We need to talk about rich people traveling into space.
On Sunday, Virgin Galactic founder and large-amounts-of-money-having human Richard Branson rode his own rocket to the edge of space, soaring more than 50 miles above the planet then descending without jettisoning billions of dollars in cash to the people below, many of whom face food insecurity and can’t afford basic health care.
Following Branson’s suborbital flight, space will remain Earth-billionaire-free until July 20, when Amazon founder Jeff Bezos climbs aboard his own rocket and takes to the heavens with a plan to travel slightly higher than the Virgin Galactic craft. (The first rule of Billionaire Space Adventurer Club is you must return to the planet with an ego larger than all who’ve gone before you.)
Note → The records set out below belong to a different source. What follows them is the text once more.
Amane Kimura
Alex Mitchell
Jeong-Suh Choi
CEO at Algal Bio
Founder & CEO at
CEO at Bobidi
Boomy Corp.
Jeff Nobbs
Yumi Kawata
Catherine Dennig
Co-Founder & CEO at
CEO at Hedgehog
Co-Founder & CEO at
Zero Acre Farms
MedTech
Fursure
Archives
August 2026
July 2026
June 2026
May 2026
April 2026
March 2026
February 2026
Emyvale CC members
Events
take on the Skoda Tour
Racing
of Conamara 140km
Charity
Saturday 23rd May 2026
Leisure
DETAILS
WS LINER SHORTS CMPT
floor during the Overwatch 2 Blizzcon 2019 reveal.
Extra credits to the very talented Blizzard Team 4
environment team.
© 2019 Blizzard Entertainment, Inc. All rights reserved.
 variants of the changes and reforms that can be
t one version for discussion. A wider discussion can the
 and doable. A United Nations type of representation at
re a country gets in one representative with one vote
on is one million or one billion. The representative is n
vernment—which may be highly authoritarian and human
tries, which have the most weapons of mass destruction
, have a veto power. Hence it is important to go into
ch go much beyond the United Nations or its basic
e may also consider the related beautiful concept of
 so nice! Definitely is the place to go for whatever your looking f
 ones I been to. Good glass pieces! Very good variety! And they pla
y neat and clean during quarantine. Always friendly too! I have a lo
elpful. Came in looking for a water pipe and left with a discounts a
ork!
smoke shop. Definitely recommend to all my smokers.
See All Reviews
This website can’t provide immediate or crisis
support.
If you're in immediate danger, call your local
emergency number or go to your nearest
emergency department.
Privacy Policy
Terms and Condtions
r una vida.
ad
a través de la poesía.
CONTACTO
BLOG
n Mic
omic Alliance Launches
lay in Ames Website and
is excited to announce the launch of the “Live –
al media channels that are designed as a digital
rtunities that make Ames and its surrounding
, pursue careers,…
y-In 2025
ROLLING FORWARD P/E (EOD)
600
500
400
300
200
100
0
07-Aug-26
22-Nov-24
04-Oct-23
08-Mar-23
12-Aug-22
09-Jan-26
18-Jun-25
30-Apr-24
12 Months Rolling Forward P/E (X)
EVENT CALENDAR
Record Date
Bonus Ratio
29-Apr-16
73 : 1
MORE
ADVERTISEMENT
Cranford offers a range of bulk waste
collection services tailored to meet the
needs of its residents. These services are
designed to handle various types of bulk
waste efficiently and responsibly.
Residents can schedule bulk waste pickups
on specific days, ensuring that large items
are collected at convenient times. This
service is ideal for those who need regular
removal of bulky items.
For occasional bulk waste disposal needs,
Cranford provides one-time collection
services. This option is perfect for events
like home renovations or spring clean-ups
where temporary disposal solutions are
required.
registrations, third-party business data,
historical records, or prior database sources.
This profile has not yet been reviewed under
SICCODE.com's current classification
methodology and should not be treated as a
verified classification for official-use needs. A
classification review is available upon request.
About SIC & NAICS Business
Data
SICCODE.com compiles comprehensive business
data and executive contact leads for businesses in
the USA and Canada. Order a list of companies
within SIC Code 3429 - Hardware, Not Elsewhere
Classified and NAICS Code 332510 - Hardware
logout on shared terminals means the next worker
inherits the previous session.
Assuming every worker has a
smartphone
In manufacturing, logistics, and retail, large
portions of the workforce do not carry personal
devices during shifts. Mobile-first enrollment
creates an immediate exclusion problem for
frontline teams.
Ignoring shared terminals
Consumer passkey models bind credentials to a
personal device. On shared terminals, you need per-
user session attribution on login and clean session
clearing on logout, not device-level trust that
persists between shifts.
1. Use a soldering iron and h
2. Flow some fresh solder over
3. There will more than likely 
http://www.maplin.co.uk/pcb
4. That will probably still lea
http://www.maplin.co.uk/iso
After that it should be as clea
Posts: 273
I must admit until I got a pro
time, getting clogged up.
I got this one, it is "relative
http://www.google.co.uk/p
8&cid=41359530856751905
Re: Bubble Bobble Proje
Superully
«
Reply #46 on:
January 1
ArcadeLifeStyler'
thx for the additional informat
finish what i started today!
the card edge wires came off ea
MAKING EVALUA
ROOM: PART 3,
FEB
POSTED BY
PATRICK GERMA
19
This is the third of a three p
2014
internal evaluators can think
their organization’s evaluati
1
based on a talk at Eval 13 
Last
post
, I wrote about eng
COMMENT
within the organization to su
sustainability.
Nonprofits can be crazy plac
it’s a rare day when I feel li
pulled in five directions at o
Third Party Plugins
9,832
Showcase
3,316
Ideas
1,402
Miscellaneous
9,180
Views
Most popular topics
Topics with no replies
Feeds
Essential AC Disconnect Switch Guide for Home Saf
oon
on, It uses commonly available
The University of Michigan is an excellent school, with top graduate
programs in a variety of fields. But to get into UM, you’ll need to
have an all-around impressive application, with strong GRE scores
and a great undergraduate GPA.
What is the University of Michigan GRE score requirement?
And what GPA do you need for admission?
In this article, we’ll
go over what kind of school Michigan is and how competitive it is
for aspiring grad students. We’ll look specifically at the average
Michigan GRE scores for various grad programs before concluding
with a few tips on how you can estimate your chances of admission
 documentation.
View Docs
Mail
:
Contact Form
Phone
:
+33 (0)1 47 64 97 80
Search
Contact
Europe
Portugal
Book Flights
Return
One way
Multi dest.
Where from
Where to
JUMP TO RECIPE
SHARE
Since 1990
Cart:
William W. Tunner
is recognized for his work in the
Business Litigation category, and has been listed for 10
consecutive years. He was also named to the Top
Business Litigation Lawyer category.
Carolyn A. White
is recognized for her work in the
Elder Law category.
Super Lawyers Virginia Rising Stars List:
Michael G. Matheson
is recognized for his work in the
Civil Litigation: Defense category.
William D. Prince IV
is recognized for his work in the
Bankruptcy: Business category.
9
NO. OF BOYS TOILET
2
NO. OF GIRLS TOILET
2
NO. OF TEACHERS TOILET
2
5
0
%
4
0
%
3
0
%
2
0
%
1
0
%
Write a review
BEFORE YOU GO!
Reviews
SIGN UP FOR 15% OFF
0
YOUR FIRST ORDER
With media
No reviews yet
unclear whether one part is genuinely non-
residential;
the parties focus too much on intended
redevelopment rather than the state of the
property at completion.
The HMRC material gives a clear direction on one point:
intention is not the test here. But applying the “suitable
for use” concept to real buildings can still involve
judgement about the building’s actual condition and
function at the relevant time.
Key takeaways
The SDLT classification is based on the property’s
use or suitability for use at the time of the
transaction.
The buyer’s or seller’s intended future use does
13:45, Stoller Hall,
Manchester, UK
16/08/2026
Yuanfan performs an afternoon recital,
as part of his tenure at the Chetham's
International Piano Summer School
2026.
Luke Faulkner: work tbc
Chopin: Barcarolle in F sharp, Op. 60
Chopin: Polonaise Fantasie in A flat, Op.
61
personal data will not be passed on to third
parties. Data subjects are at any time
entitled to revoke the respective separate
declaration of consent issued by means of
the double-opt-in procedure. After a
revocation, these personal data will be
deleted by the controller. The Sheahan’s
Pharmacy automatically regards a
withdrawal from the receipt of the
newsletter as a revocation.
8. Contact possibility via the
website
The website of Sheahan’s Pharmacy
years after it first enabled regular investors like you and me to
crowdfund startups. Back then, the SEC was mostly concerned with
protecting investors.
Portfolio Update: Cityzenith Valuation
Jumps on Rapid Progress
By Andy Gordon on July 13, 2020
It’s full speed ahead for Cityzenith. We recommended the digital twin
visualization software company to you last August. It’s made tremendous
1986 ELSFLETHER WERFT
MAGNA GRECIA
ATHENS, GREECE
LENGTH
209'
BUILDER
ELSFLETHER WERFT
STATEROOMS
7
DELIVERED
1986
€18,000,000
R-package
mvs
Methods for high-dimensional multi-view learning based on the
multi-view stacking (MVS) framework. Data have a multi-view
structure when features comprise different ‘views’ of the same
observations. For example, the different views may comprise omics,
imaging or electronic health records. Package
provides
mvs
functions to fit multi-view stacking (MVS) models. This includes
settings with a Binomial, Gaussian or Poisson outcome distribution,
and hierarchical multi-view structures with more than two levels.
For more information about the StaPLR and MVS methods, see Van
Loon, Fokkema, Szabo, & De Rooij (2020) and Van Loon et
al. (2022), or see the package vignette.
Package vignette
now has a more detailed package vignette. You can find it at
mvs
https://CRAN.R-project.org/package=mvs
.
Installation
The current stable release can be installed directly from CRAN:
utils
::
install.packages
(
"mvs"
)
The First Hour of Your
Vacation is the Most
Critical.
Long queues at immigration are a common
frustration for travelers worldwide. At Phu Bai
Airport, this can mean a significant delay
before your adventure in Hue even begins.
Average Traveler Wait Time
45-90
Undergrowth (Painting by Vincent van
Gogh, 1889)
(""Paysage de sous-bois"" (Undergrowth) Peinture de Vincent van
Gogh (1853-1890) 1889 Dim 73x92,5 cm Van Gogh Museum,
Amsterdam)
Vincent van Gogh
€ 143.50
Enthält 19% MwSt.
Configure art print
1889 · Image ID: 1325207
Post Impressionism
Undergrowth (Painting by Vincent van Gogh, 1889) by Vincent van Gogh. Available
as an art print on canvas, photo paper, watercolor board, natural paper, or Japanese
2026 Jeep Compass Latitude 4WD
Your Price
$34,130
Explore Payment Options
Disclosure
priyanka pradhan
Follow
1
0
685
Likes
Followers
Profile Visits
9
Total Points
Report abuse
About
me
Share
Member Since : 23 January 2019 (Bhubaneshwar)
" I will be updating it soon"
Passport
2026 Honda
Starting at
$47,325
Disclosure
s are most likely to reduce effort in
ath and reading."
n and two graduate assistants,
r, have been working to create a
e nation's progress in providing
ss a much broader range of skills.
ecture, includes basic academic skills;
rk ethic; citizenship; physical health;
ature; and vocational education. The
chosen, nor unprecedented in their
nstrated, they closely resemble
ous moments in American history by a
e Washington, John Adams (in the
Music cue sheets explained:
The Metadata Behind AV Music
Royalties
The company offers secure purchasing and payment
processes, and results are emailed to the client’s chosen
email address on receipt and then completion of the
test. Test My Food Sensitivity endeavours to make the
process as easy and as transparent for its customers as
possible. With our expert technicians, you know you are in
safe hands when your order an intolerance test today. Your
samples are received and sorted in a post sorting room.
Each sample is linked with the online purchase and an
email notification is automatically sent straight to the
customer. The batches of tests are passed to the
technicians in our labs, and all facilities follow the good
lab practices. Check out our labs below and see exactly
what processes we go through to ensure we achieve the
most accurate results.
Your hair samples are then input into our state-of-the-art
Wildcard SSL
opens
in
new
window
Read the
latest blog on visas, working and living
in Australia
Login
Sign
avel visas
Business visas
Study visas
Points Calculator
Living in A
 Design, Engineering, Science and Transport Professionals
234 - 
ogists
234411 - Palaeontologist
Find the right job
Advanced alien life-forms watching from afar, assuming they have a rudimentary understanding of life on our planet, might think the people of Earth finally grew tired of certain uber-wealthy denizens and are trying, and failing, to cast them out. Or perhaps they would think the uber-wealthy are trying, and failing, to escape Earth for planets where they could pay even less in taxes, as if such a thing is possible.
Truthfully, I’m not concerned with what advanced alien life-forms think about the off-and-on placement of wealthy people in the upper reaches of our atmosphere. What troubles me is space tourism and the possibility that we’ll allow wealthy people to spend hundreds of thousands of dollars for quick suborbital trips without making them feel guilty.
Before going on, I’d like to stress I have no problem with rich people. When the revolution comes, I’m sure they’ll taste delicious.
I also have no problem with space exploration. Space is exceedingly cool and space travel is awesome. Anyone who says otherwise never sat in a theater as a child in 1977 watching “Star Wars” and thinking, eloquently: “Whoa.”
NASA astronauts and engineers who have stretched the boundaries of our stargazing dreams and imaginations are heroic. They are also not space billionaires, and they’ve certainly never been space tourists.
That’s an important line to draw in the lunar soil.
Branson, Bezos and SpaceX founder Elon Musk are undoubtedly contributing to humanity’s continued exploration of space, moving the heretofore government-funded work into the private arena. SpaceX has partnered with NASA to build “the first commercial human lander that will safely carry the next two American astronauts to the lunar surface.”
But whatever greater aspirations these men might have—sustainable life off-planet, trips to Mars, etc.—the immediate goal is getting tourists paying to put their fannies in spacecraft seats. According to The Associated Press, “Virgin Galactic already has more than 600 reservations from would-be space tourists, with tickets initially costing $250,000 apiece.”
That’s $250,000 for a relatively swift up-and-down flight that gives you a few minutes of weightlessness on the edge of space. And that’s where I—a person who feels strongly about humans having potable drinking water, shelter, access to a good education and enough food to eat—start to get a bit twitchy.
I don’t want to get into tax laws or the (perfectly reasonable) idea that wealthy people, be they space entrepreneurs like Bezos and Co. or space tourists who can swing a quarter-million-dollar ticket, should be paying more than, say, everyone else.
But I would submit that anyone who can sink billions or millions or even a cool couple hundred thousand into space travel should be pressured to donate an equal amount of scratch to areas of earthbound need. Consider this slogan: “Make the World Better Before You Leave the Ground.”
That has excellent T-shirt potential. And it doesn’t seem unreasonable.
If the first space tourists on Virgin Galactic’s 600-person list make donations matching the cost of their tickets, everyone else will feel pressured to do the same. No one wants to go down in history as the first Space Scrooge.
I know many folks wealthy enough to build spacecrafts or buy tickets to ride them already do good things with their money. But if they’re doing good things with their money and still have enough to build spacecrafts or buy tickets to space, they can surely afford to do a little more.
It would be one small step for a space tourist. And one giant leap for humankind.
Rex Huppke is a columnist for the Chicago Tribune.